Categorygithub.com/asg017/sqlite-html
modulepackage
0.1.3
Repository: https://github.com/asg017/sqlite-html.git
Documentation: pkg.go.dev

# README

sqlite-html

A SQLite extension for querying, manipulating, and creating HTML elements.

  • Extract HTML or text from HTML with CSS selectors, like .querySelector(), .innerHTML, and .innerText
  • Generate a table of matching elements from a CSS selector, like .querySelectorAll()
  • Safely create HTML elements in a query, like .createElement() and .appendChild()

sqlite-html's API is modeled after the official JSON1 SQLite extension.

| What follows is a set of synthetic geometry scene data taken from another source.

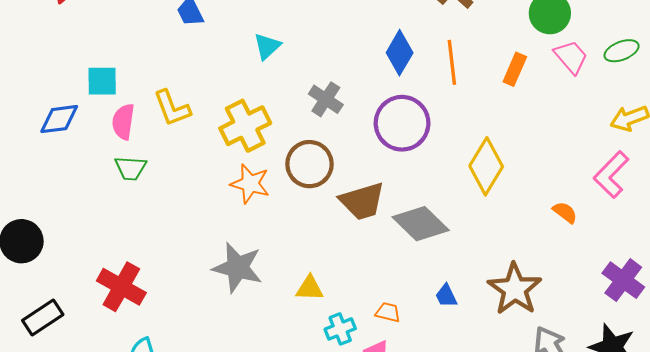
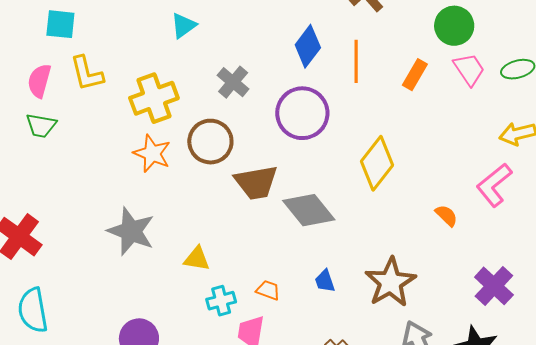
cyan square: (102, 81) -> (60, 24), moved

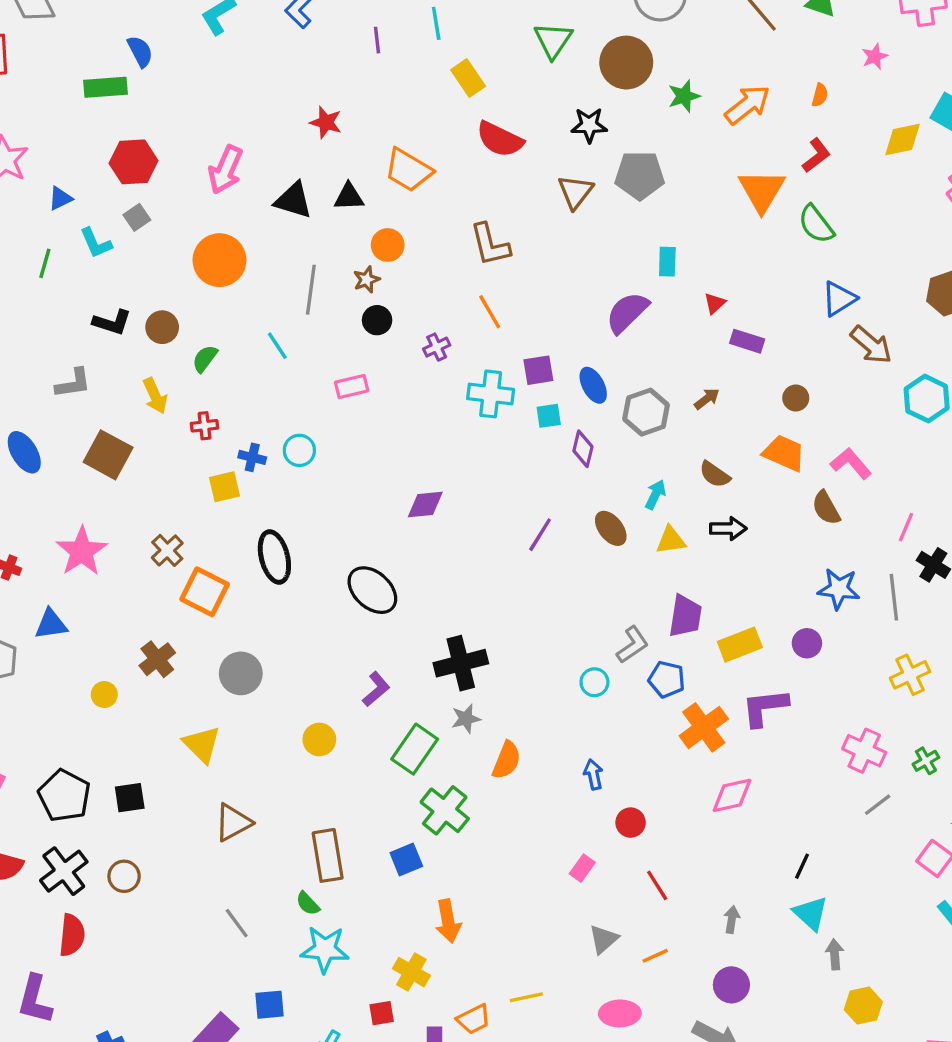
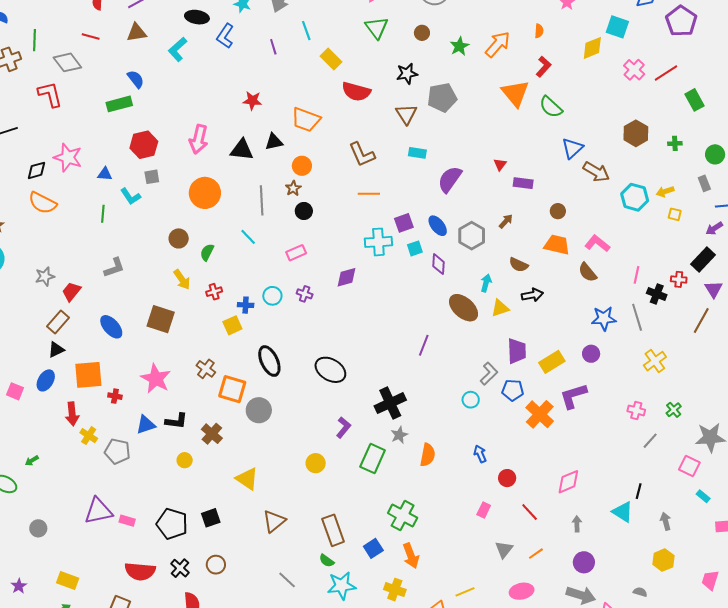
brown circle: (626, 63) -> (422, 33), size x0.5
blue triangle: (60, 198) -> (105, 174), turned 42
gray square: (137, 217) -> (152, 177), turned 35
cyan rectangle: (667, 262) -> (417, 153), moved, turned -72
orange line: (490, 312) -> (369, 194), turned -50
black L-shape: (112, 322) -> (176, 421), moved
purple cross: (437, 347) -> (305, 294), moved, turned -35
gray L-shape: (73, 383) -> (114, 268), moved
purple diamond: (425, 504) -> (346, 277), moved
brown ellipse: (611, 528) -> (464, 308), size x1.4
purple line: (540, 535) -> (424, 345), moved
gray circle: (241, 673) -> (259, 410), moved
pink cross: (864, 751) -> (636, 410), size x0.7
pink diamond: (732, 795) -> (568, 482), moved
green cross: (445, 810) -> (403, 515), moved
blue square: (406, 859) -> (373, 548), moved
black line: (802, 866) -> (639, 491), moved
black cross: (64, 871) -> (180, 568), size x0.7
gray arrow: (835, 954) -> (666, 521), moved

This extension is written in Go, thanks to riyaz-ali/sqlite. While this library aims to be fast and efficient, it is overall slower than what a pure C SQLite extension could be, but in practice you may not notice much of a difference.

Usage

.load ./html0
select html_extract('<p> Anakin <b>Skywalker</b> </p>', 'b');
-- "<b>Skywalker</b>"

sqlite-html is similar to other HTML scraping tools like BeautifulSoup (Python) or cheerio (Node.js) or nokogiri (Ruby). You can use CSS selectors to extract individual elements or groups of elements to query data from HTML sources.

For example, here we find all href links in an index.html file.

select
  text as name,
  html_attribute_get(anchors, 'a', 'href') as href
from html_each(readfile('index.html'), 'a') as anchors

We can also safely generate HTML with html_element, modeled after React's React.createElement.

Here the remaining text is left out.